Sunday, 14 July 2024

The Link Tax: An Editor’s story

The Link Tax: An Editor’s story


Spanish daily El Diario’s Deputy Director tells the story of why the EU Commission’s link tax would be bad news for the press.


 

Two years and a half ago, the Conservative government in Spain passed a copyright law that imposed fees for online content aggregators like Google News in order to protect the Spanish media.

It’s been popularly known as the Google Tax, but we in the media call it Canon AEDE.

AEDE is Spanish Newspaper Publishers’ Association that lobbied for these rules.

It is important to note this is a paper newspapers association, meaning it does not accept digital news websites, like mine, as members.

This law required all Spanish publishers to charge fees to any aggregation service that reposts passages from their articles. They were to do this through a ‘rights management’ organization called Cedro, a collecting agency.

Companies who failed to charge these fees would face a fine of about seven hundred and fifty thousand euros.

As a response, Google removed Spanish publishers from Google News, and closed Google News Spain. This happened in December 2014.

The law was passed but has never been enforced. And yet its impact of Spanish media has been profound. Visits to the AEDE news sites dropped 99%, from 1.7 million to 17,000. They lost thousands of euros in advertising.

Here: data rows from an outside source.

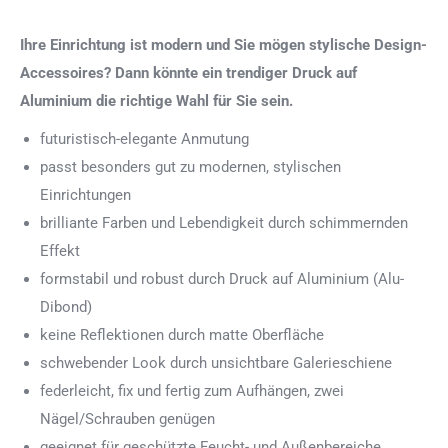
Ihre Einrichtung ist modern und Sie mögen stylische Design-
Accessoires? Dann könnte ein trendiger Druck auf
Aluminium die richtige Wahl für Sie sein.
futuristisch-elegante Anmutung
passt besonders gut zu modernen, stylischen
Einrichtungen
brilliante Farben und Lebendigkeit durch schimmernden
Effekt
formstabil und robust durch Druck auf Aluminium (Alu-
Dibond)
keine Reflektionen durch matte Oberfläche
schwebender Look durch unsichtbare Galerieschiene
federleicht, fix und fertig zum Aufhängen, zwei
Nägel/Schrauben genügen
geeignet für geschützte Feucht- und Außenbereiche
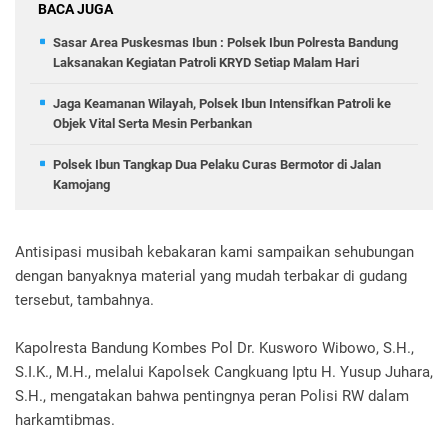
BACA JUGA
Sasar Area Puskesmas Ibun : Polsek Ibun Polresta Bandung
Laksanakan Kegiatan Patroli KRYD Setiap Malam Hari
Jaga Keamanan Wilayah, Polsek Ibun Intensifkan Patroli ke
Objek Vital Serta Mesin Perbankan
Polsek Ibun Tangkap Dua Pelaku Curas Bermotor di Jalan
Kamojang
Antisipasi musibah kebakaran kami sampaikan sehubungan
dengan banyaknya material yang mudah terbakar di gudang
tersebut, tambahnya.
Kapolresta Bandung Kombes Pol Dr. Kusworo Wibowo, S.H.,
S.I.K., M.H., melalui Kapolsek Cangkuang Iptu H. Yusup Juhara,
S.H., mengatakan bahwa pentingnya peran Polisi RW dalam
harkamtibmas.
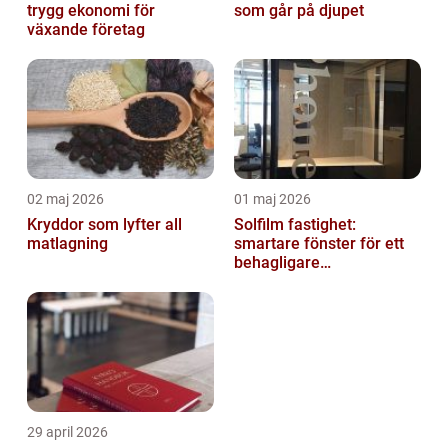
trygg ekonomi för
som går på djupet
växande företag
02 maj 2026
01 maj 2026
Kryddor som lyfter all
Solfilm fastighet:
matlagning
smartare fönster för ett
behagligare
inomhusklimat
29 april 2026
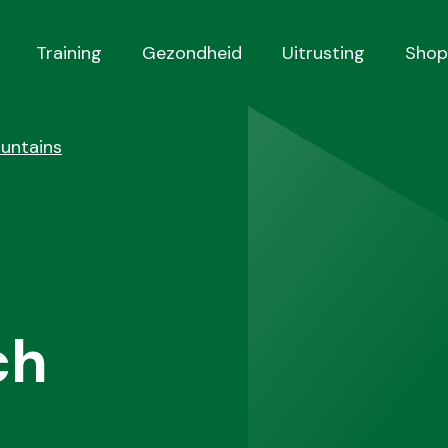
Training
Gezondheid
Uitrusting
Shop
untains
ch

I work at a newspaper and I can tell when newspapers make less money, when writers and collaborators make less money.

AEDE reacted by lobbying the Spanish government to force Google to keep it running. It embarrasses me to say I think they tried.

Spain was not the only or the first country to have failed attempts to charge aggregators for indexing news. It was here in Belgium, 11 years ago, that Copiepresse had the Court of First Instance of Belgium, order Google to withdraw all the articles, photographs, and graphics of its Belgian publications from the Google News site, “under penalty of a daily fine of €2,000,000 per day of delay.”

You may know how this story ends: Google chose to comply with the order. And also stopped for several months referencing the sites of these newspapers on its search engine, depriving them of a share of traffic.

Needless to say, the battle was settled.

Einstein said doing the same thing over and over again and expecting different results is the definition of insanity.

The Axel Springer news group in Germany had the exact same experience, but it didn’t stop them from lobbying the EU for a new go at it.

Not so long ago, EU’s Digital commissioner Günther H. Oettinger explained the actual reason: they believe Google can subdue Spain, Belgium or Germany individually, but they can’t afford to lose 28 markets at the same time. And so they want to subdue Europe into bullying Google for a cause they do not share. There is a word for this kind of behavior.

The important premises to remember are these: Newspapers can avoid indexing. Not being linked by Google is free.

Futhermore: the same media that lobbies for linking taxes invests a lot of money in Search engine optimization, to higher their ranks. These are two contradicting strategies that reveal how inappropriate their proposition is. If you want to charge for visibility, there is a solution ready at home: paywalls.

You can’t give away the content to gain audience and then ask the indexer to charge for you.

And, while it is true Google has too much power over the media industry and that is unfair and scary, truth is you can’t claim compensation for something that benefits you, just because it seems to benefit others too. That is the definition of intelligence. As a society, we shouldn’t punish that.

There are two aspects that define this moment in media:

One, that news is heavily mediated by social media, and two, that readers are heavily biased by their personal filter bubbles. We are already experiencing the consequences of such development through shocking turn of events like Brexit, Trump and the uprising of the far right in Europe. Any strategy that reduces citizen’s access to a varied media diet will only deepen the political gap between neighbors. Not to mention the chance for censorship and opportunistic management of crucial information by internet platforms, powerful media players, and their political allies.

[Ed. Note: This post originally appeared on OpenMedia‘s website]

Marta Peirano is a writer an a journalist and long time advocate for individual privacy, government transparency, digital security and free culture. She currently works as Deputy Director at Spanish national daily eldiario.es.